In 2015, the company's revenues grew by 7.4 percent to €1,037 million. But at constant currency rates, they were up by only 1.8 percent, as already reported (see Shoe Intelligence Vol. 18, No. 2+3 of Feb. 13 for more details on the turnover).
In a conference call earlier this week, Emilio Macellari, the chief financial officer of Tod's, also said that the company could achieve market expectations of a gross operating margin before amortization (Ebitda) of 20.7 percent this year, compared with a reported 19.5 percent in 2015. Currency rates would boost the Ebitda margin by 0.8 to 0.9 percentage points this year, down from 1.1 percentage points in 2015, when the Ebitda margin stood at 18.4 percent at constant currency rates.
The company kept its word by no longer releasing interim same-store sales data, which previously covered the opening weeks of the year. The figures will now be released on a quarterly basis along with the headline results. However, Macellari hinted that the promotional sales of the last autumn/winter collection registered a low double-digit decline in comparable sales, while the start of the spring/summer season booked positive same-store sales. On aggregate, comparable sales figures were slightly worse than the 6.0 percent decline at constant currency rates registered for the whole of 2015.
Hong Kong was the worst performer among the main markets in terms of comparable store sales, while mainland China is stabilizing. The U.S. and Japan are slowing down, while Europe is showing signs of stability and Italy is growing. Regarding Hong Kong, the group said that the city has seen a sharp fall in tourists who now prefer to shop in South Korea or Japan where they can buy the same products 15-20 percent cheaper thanks to convenient exchange rates.

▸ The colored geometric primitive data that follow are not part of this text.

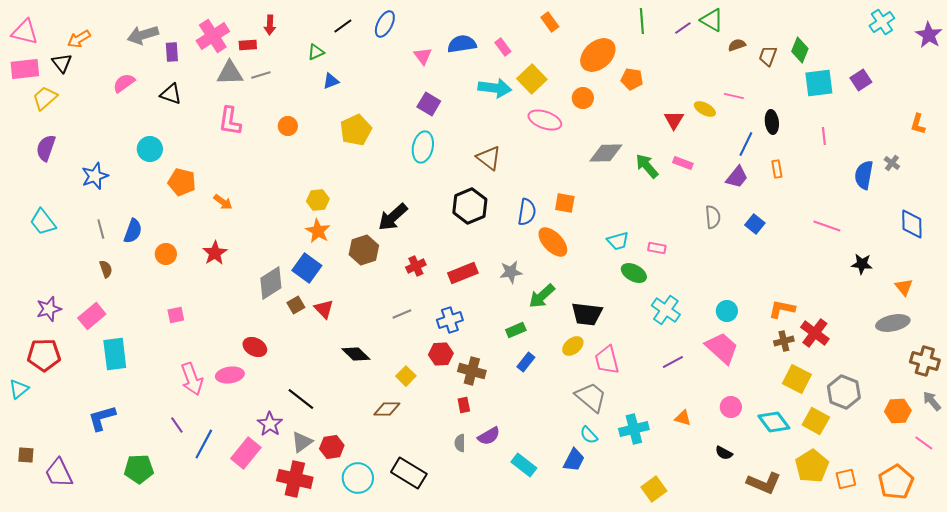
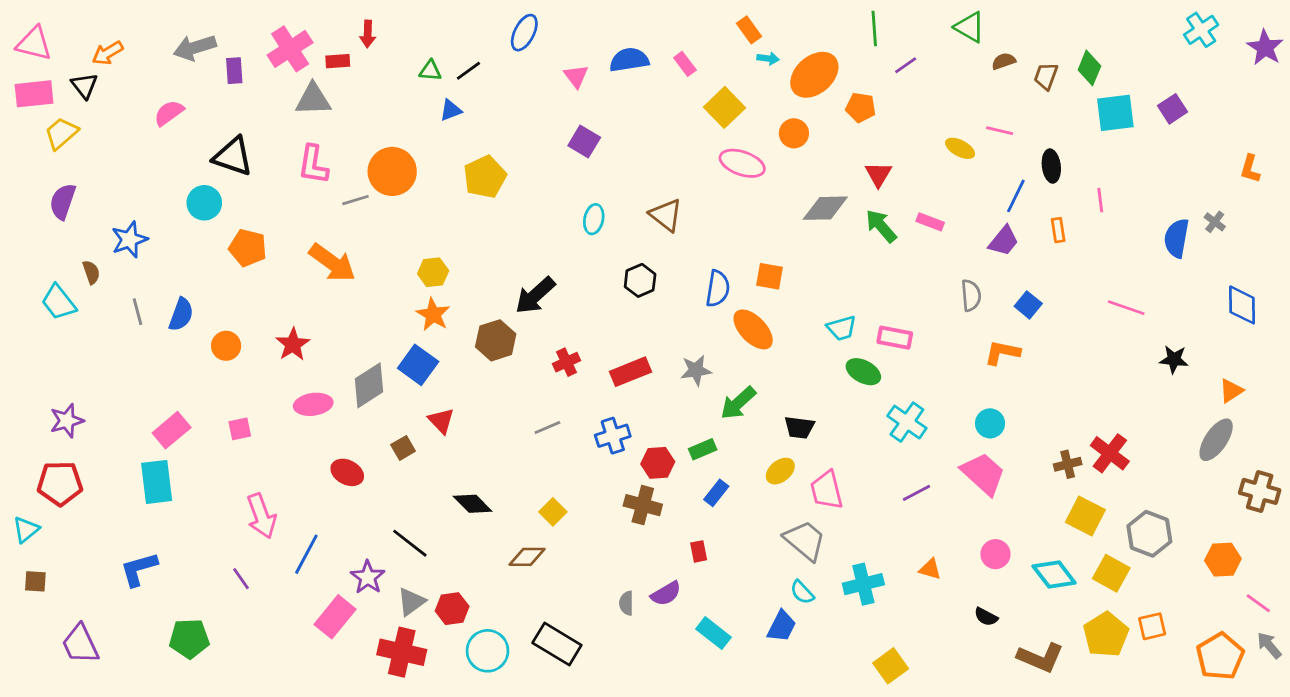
black line: (343, 26) -> (468, 71), moved
purple line: (683, 28) -> (906, 65), moved
green triangle: (316, 52) -> (430, 71), turned 30
gray line: (261, 75) -> (355, 200), moved
cyan arrow: (495, 88) -> (768, 58), moved, size x0.5
black triangle: (171, 94) -> (233, 156), moved, size x1.4
red triangle: (674, 120) -> (878, 174), moved
orange circle: (288, 126) -> (392, 171), size x1.8
pink line: (824, 136) -> (1100, 200), moved
cyan ellipse: (423, 147) -> (594, 219), moved, size x0.7
orange arrow: (223, 202) -> (332, 263), moved, size x1.8
black hexagon: (470, 206) -> (640, 280), size x0.7
pink rectangle: (657, 248) -> (895, 338), size x1.4
brown semicircle: (106, 269) -> (91, 272), moved
orange triangle: (904, 287) -> (1231, 391), turned 36
brown square: (296, 305) -> (403, 448), moved
orange L-shape: (782, 309) -> (1002, 353), moved
black trapezoid: (587, 314) -> (799, 427), size x0.7
pink rectangle: (92, 316) -> (172, 430), moved
gray ellipse: (893, 323) -> (1216, 440), turned -44
black diamond: (356, 354) -> (473, 504), moved
red hexagon: (441, 354) -> (658, 463), moved
pink ellipse: (230, 375) -> (313, 404), moved
gray arrow: (932, 401) -> (1269, 645), moved
red rectangle: (464, 405) -> (699, 551), moved
blue line: (204, 444) -> (306, 554), moved
brown square: (26, 455) -> (35, 581), moved
orange square: (846, 479) -> (1152, 626), moved

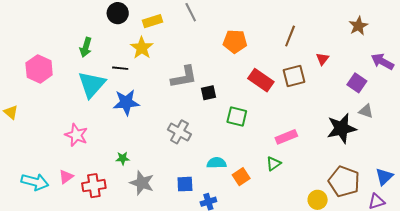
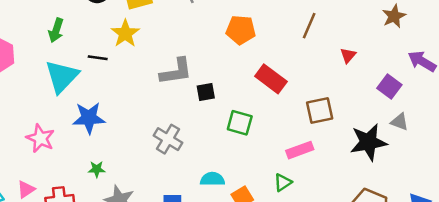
brown square: (294, 76) -> (320, 110), moved
blue star: (126, 102) -> (89, 118), moved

Macellari added that the start of the ordering campaign for the next autumn/winter collection has been “more than encouraging,” with the clients that have already placed orders increasing their requested quantities.
The group also announced a sharp cut in its retail expansion, with only 15-20 new openings of directly-operated stores (DOS) programmed for this year, which will be accompanied by a couple of closures. In 2015, the company opened 31 stores and closed six locations, leading to 25 net openings.
At the end of December, the group had a network of 257 DOS and 98 franchised stores, up slightly from 255 DOS and 95 franchises at the end of September and compared with 232 DOS and 93 franchisees a year earlier.
The operating margin after amortization (Ebit) narrowed for Tod's to 14.3 percent last year from 15.3 percent in 2014 as the improvement in the gross margin was more than offset by higher rents, which represented 12.4 percent of sales in 2015 against 11.4 percent in 2014, and by higher personnel costs - 17.7 percent of revenues compared with 16.6 percent. The group's staff rose to 4,558 employees at the end of 2015 from 4,297 a year earlier.
The net profit fell by 4.5 percent to €92.7 million, missing the market consensus of €101 million. The company maintained its dividend unchanged at €2.0 per share, despite a higher number of outstanding shares following the capital increase implemented to finance the purchase of the Roger Vivier brand (see Shoe Intelligence Vol. 18, No. 1 of Jan. 14). The group will thus distribute 71 percent of its profits in dividends against 63 percent a year earlier.
Investments slipped to €47.9 million last year from €64.5 million in 2014 and the cash pile rose to €134.2 million at the end of December from €130.0 million a year earlier.